Haass concludes his article saying,

Those looking for hard and fast rules on dissent should be prepared to be disappointed. Sometimes it is better to confront, other times it makes more sense to work around. Sometimes it is better to leave, other times to stay. When it comes to dissent, there is no right answer. Much less one that’s right for all situations. That’s what makes it a dilemma.

I take it that this observation also applies to those who find themselves dissenting with their church. As long as we live in the flesh, we shall live with dissidents.

The dissident who opts to stay forces the church to reconsider its identity, and for some this is a serious threat. To others, however, to recognize the fluidity of our identity is only part and parcel of our search for truth and what makes possible improvements, perfectionings. To chain ourselves with our doctrines and hope in this way to secure our identity is not the way to serve the God who creates a universe in permanent development and without limits. The dissident who offers reasons with love and patience may be the one who helps us to grow in faith. He/she should not be the one who awakens destructive passions. The young people who are baptized when they are nine and abandon us at twenty leave because they discovered that the church lives for a past of fixed ideas and identities. They wish to live for a future open to the surprises that the love of God constantly is pleased to create.

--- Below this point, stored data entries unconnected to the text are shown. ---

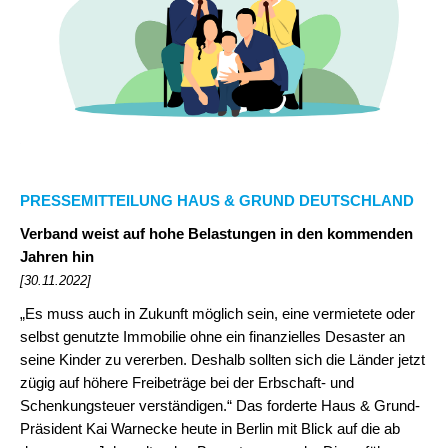
PRESSEMITTEILUNG HAUS & GRUND DEUTSCHLAND
Verband weist auf hohe Belastungen in den kommenden
Jahren hin
[30.11.2022]
„Es muss auch in Zukunft möglich sein, eine vermietete oder
selbst genutzte Immobilie ohne ein finanzielles Desaster an
seine Kinder zu vererben. Deshalb sollten sich die Länder jetzt
zügig auf höhere Freibeträge bei der Erbschaft- und
Schenkungsteuer verständigen.“ Das forderte Haus & Grund-
Präsident Kai Warnecke heute in Berlin mit Blick auf die ab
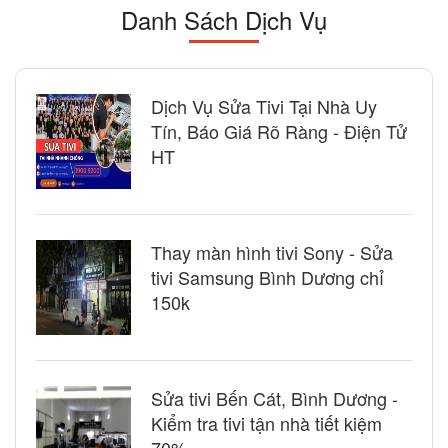
Danh Sách Dịch Vụ
Dịch Vụ Sửa Tivi Tại Nhà Uy
Tín, Báo Giá Rõ Ràng - Điện Tử
HT
Thay màn hình tivi Sony - Sửa
tivi Samsung Bình Dương chỉ
150k
Sửa tivi Bến Cát, Bình Dương -
Kiểm tra tivi tận nhà tiết kiệm
70%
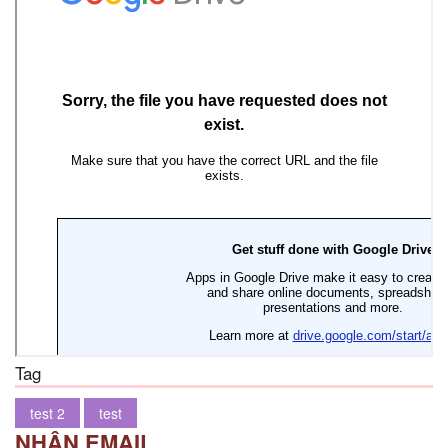
Tag
test 2
test
NHẬN EMAIL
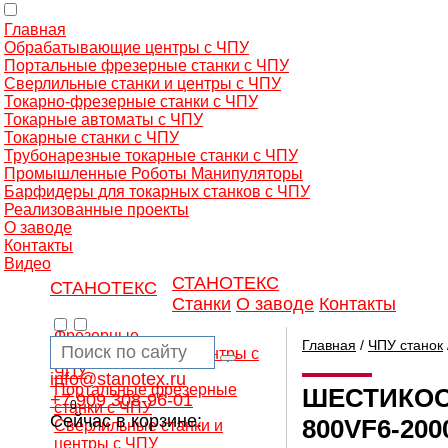
Главная
Обрабатывающие центры с ЧПУ
Портальные фрезерные станки с ЧПУ
Сверлильные станки и центры с ЧПУ
Токарно-фрезерные станки с ЧПУ
Токарные автоматы с ЧПУ
Токарные станки с ЧПУ
Трубонарезные токарные станки с ЧПУ
Промышленные Роботы Манипуляторы
Барфидеры для токарных станков с ЧПУ
Реализованные проекты
О заводе
Контакты
Видео
СТАНОТЕКС
СТАНОТЕКС
Станки
О заводе
Контакты
Фрезерные
Главная
/
ЧПУ станок
обрабатывающие центры с
ЧПУ
info@stanotex.ru
Портальные фрезерные
ШЕСТИКО
+7 909 308-96-01
0
станки с ЧПУ
Сейчас в корзине:
800VF6-200
Сверлильные станки и
центры с ЧПУ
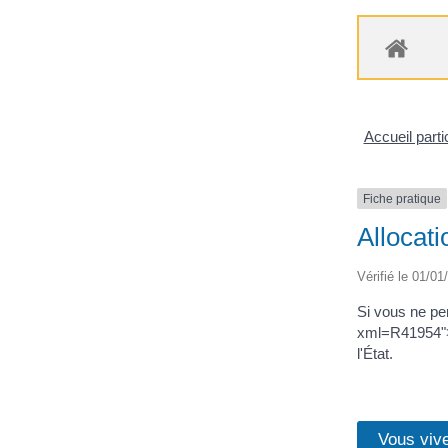
Accueil parti
Fiche pratique
Allocat
Vérifié le 01/01
Si vous ne per
xml=R41954">A
l'État.
Vous viv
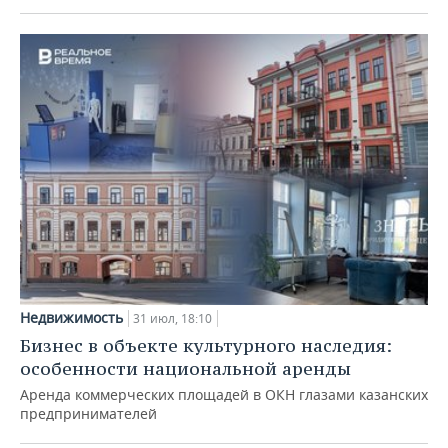
Недвижимость
31 июл, 18:10
Бизнес в объекте культурного наследия:
особенности национальной аренды
Аренда коммерческих площадей в ОКН глазами казанских
предпринимателей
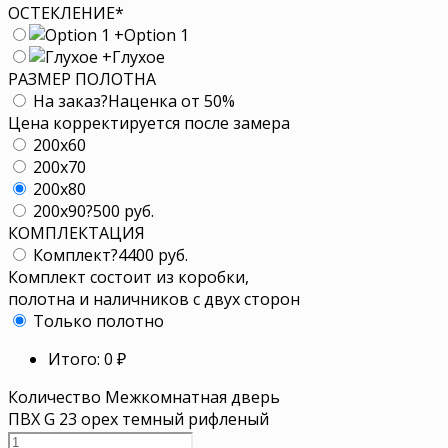
ОСТЕКЛЕНИЕ
*
+
Option 1
+
Глухое
РАЗМЕР ПОЛОТНА
На заказ
?
Наценка от 50%
Цена корректируется после замера
200x60
200x70
200x80
200x90
?
500 руб.
КОМПЛЕКТАЦИЯ
Комплект
?
4400 руб.
Комплект состоит из коробки,
полотна и наличников с двух сторон
Только полотно
Итого:
0
₽
Количество Межкомнатная дверь
ПВХ G 23 орех темный рифленый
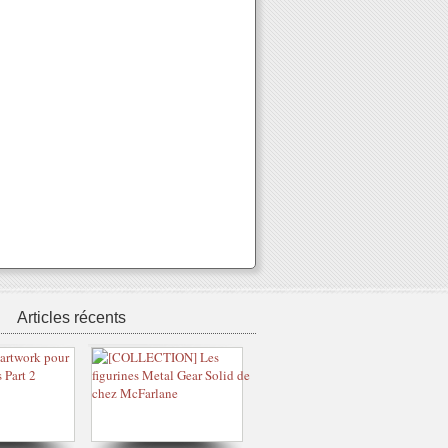
Articles récents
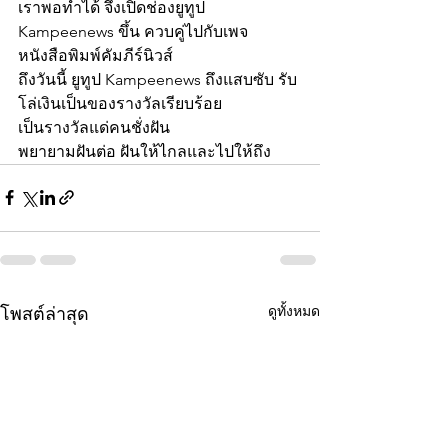
เราพอทำได้ จึงเปิดช่องยูทูป 
Kampeenews ขึ้น ควบคู่ไปกับเพจ
หนังสือพิมพ์คัมภีร์นิวส์
ถึงวันนี้ ยูทูป Kampeenews ถึงแสบซับ รับ
โล่เงินเป็นของรางวัลเรียบร้อย 
เป็นรางวัลแด่คนชั่งฝัน
พยายามฝันต่อ ฝันให้ไกลและไปให้ถึง
ดูทั้งหมด
โพสต์ล่าสุด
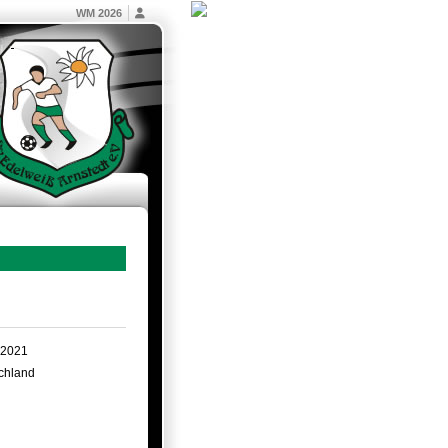
WM 2026
.2021
chland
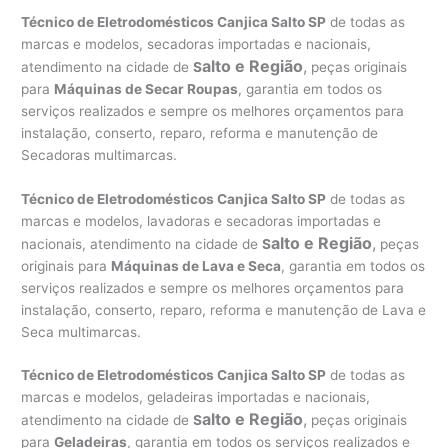
Técnico de Eletrodomésticos Canjica Salto SP
de todas as
marcas e modelos, secadoras importadas e nacionais,
alto e Região
,
atendimento na cidade de
S
peças originais
para
Máquinas de Secar Roupas
, garantia em todos os
serviços realizados e sempre os melhores orçamentos para
instalação, conserto, reparo, reforma e manutenção de
Secadoras multimarcas.
Técnico de Eletrodomésticos Canjica Salto SP
de todas as
marcas e modelos, lavadoras e secadoras importadas e
alto e Região
,
nacionais, atendimento na cidade de
S
peças
originais para
Máquinas de Lava e Seca
, garantia em todos os
serviços realizados e sempre os melhores orçamentos para
instalação, conserto, reparo, reforma e manutenção de Lava e
Seca multimarcas.
Técnico de Eletrodomésticos Canjica Salto SP
de todas as
marcas e modelos, geladeiras importadas e nacionais,
alto e Região
,
atendimento na cidade de
S
peças originais
para
Geladeiras
, garantia em todos os serviços realizados e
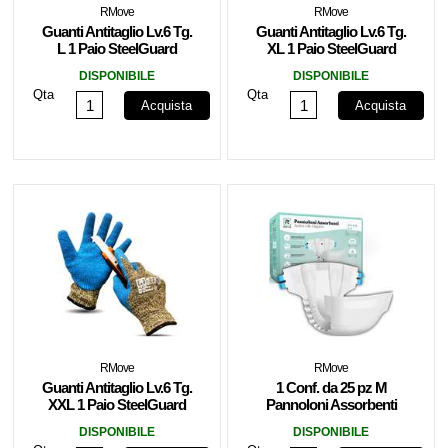
RMove
RMove
Guanti Antitaglio Lv.6 Tg.
Guanti Antitaglio Lv.6 Tg.
L 1 Paio SteelGuard
XL 1 Paio SteelGuard
RMOVE
RMOVE
DISPONIBILE
DISPONIBILE
Qta
Qta
Acquista
Acquista
RMove
RMove
Guanti Antitaglio Lv.6 Tg.
1 Conf. da 25 pz M
XXL 1 Paio SteelGuard
Pannoloni Assorbenti
RMOVE
ActiveLife Adulto
DISPONIBILE
DISPONIBILE
RMOVE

When I was a student at the Adventist Theological Seminary in Takoma Park, 1956–58, quite often Dr. Edward Heppenstall would come to class late because he had been detained at inquisitorial meetings with the administrators of the General Conference at the building next door. He had been forced to defend himself from accusations leveled against him by some of my fellow students. Heppenstall was the voice crying in the wilderness who taught us about the love of God and righteousness by faith, rather than perfectionism, the investigative judgment, the wrath of God, and apocalyptic cosmic battles. Thank God he decided to stay and teach us the everlasting gospel.

Herold Weiss is a professor emeritus at Saint Mary’s College, Notre Dame, Indiana. For twenty years, he was an affiliate professor of New Testament at Northern Seminary, in a western Chicago suburb. He is the author of A Day of Gladness: The Sabbath Among Jews and Christians in Antiquity.